Thoughts: 1. link to algorithm discussed in 534. Design TinyURL :

Hash Function: long_url -> md5/sha1: a. md5 convert a string into 128 binary bits, generally represented as 16 bytes hex:
http://site.douban.com/chuan-> c93a360dc7f3eb093ab6e304db516653; b. sha1 convert a string into 160 binary bits, generally represented as 20 bytes hex: http://site.douban.com/chuan-> dff85871a72c73c3eae09e39ffe97aea63047094

1. These two algorithms could make sure hash values are randomly distributed, implementation-wise simple.

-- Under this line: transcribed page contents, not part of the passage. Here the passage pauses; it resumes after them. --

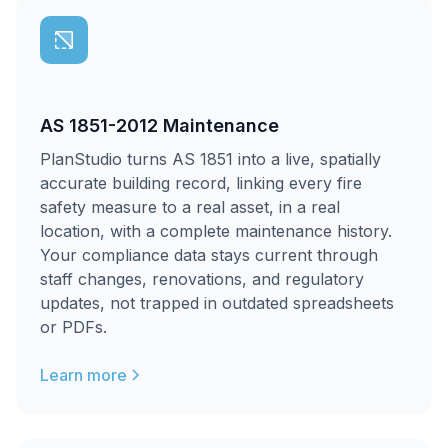
AS 1851-2012 Maintenance
PlanStudio turns AS 1851 into a live, spatially
accurate building record, linking every fire
safety measure to a real asset, in a real
location, with a complete maintenance history.
Your compliance data stays current through
staff changes, renovations, and regulatory
updates, not trapped in outdated spreadsheets
or PDFs.
Learn more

2. Cons: the conflicts are inevitable. Any hash algorithm could have inevitable conflicts.

3. Solutions: 1. use (long_url + timestamp) as the hash function key. 2. When conflicts, regenerates the hash value(it's different because timestamp changes).

Overall, when urls are over 1 billion, there would be a lot of conflicts and the efficiency could be very low.

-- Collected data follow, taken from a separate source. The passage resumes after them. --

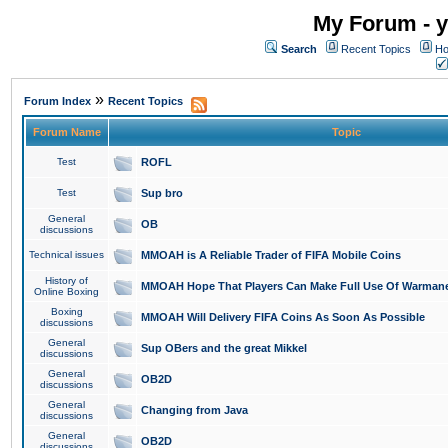
My Forum - y
Search
Recent Topics
Ho
»
Forum Index
Recent Topics
Forum Name
Topic
Test
ROFL
Test
Sup bro
General
OB
discussions
Technical issues
MMOAH is A Reliable Trader of FIFA Mobile Coins
History of
MMOAH Hope That Players Can Make Full Use Of Warman
Online Boxing
Boxing
MMOAH Will Delivery FIFA Coins As Soon As Possible
discussions
General
Sup OBers and the great Mikkel
discussions
General
OB2D
discussions
General
Changing from Java
discussions
General
OB2D
discussions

1. Base62: Take short_url as a 62 base notation. 6 bits could represent 62^6=57 billion.
1. This implementation simply adopts the base-62 (26*2 letters + 10 digits) mapping to the URL string. Take short_url as a 62 base notation. 6 bits could represent 62^6=57 billion.
2. Each short_url represent a decimal digit. It could be the auto_increment_id in SQL database.
``````// You can type code here and execute it.
#include<iostream>
#include<algorithm>
#include<string>
using namespace std;

string idToShortURL(long int test){
char map[] = "abcdefghijklmnopqrstuvwxyzABCDEFGHIJKLMNOPQRSTUVWXYZ0123456789";
string shorturl;
while(test){
shorturl.push_back(map[test%62]);
test = test/62;
}
reverse(shorturl.begin(), shorturl.end());
return shorturl;
}

long int shortURLtoID (string shortURL){
long int id = 0;
for (int i = 0; i < shortURL.length(); i++){
if ('a' <= shortURL[i] && shortURL[i]<='z')
id = id * 62 + shortURL[i] - 'a';
if ('A' <= shortURL[i] && shortURL[i] <= 'Z')
id = id * 62 + shortURL[i] - 'A' + 26;
if('0' <= shortURL[i] && shortURL[i]<='9')
id = id * 62 + shortURL[i] - '0' + 52;
}
return id;
}

// function
int main(int argc, char** argv) {
unordered_map<int, string> record;

for (int i = 1; i< argc; i++){
cout<<"original URL: "<<(argv[i])<<endl;
record[i] = (argv[i]);
}
for (int i = 1; i< argc; i++){

cout<<"test URL: "<<record[i]<<endl;
string shortURL = idToShortURL(i);
cout<<"generated URL: "<<shortURL<<endl;
cout<<"Mapped URL back to ID: "<<shortURLtoID(shortURL)<<endl;
}

// int test = 66666;
// string shortURL = idToShortURL(test);
// cout<<"generated URL: "<<shortURL<<endl;
// cout<<"Mapped URL back to ID: "<<shortURLtoID(shortURL)<<endl;
}
``````
1. Base 62 with Random Generator: by StefanPochmann's post

The following solution doesn't have these problems. It produces short URLs like`http://tinyurl.com/KtLa2U`, using a random code of six digits or letters. If a long URL is already known, the existing short URL is used and no new entry is generated.

``````class Codec:
alphabet = string.ascii_letters + '0123456789'
def __init__ (self):
self.long2short = {}
self.short2long = {}

def encode(self, longUrl):
"""Encodes a URL to a shortened URL.

:type longUrl: str
:rtype: str
"""
while longUrl not in self.long2short:
# randromly generate a code
shortUrl = ''.join(random.choice(Codec.alphabet) for _ in range(6))
# check the existence
if shortUrl not in self.short2long:
self.long2short[longUrl] = shortUrl
self.short2long[shortUrl] = longUrl
return 'http://tinyurl.com/' + shortUrl

def decode(self, shortUrl):
"""Decodes a shortened URL to its original URL.

:type shortUrl: str
:rtype: str
"""
return self.short2long[shortUrl[-6:]]

# Your Codec object will be instantiated and called as such:
# codec = Codec()
# codec.decode(codec.encode(url))
``````

It's possible that a randomly generated code has already been generated before. In that case, another random code is generated instead. Repeat until we have a code that's not already in use. How long can this take? Well, even if we get up to using half of the code space, which is a whopping 626/2 = 28,400,117,792 entries, then each code has a 50% chance of not having appeared yet. So the expected/average number of attempts is 2, and for example only one in a billion URLs takes more than 30 attempts. And if we ever get to an even larger number of entries and this does become a problem, then we can just use length 7. We'd need to anyway, as we'd be running out of available codes.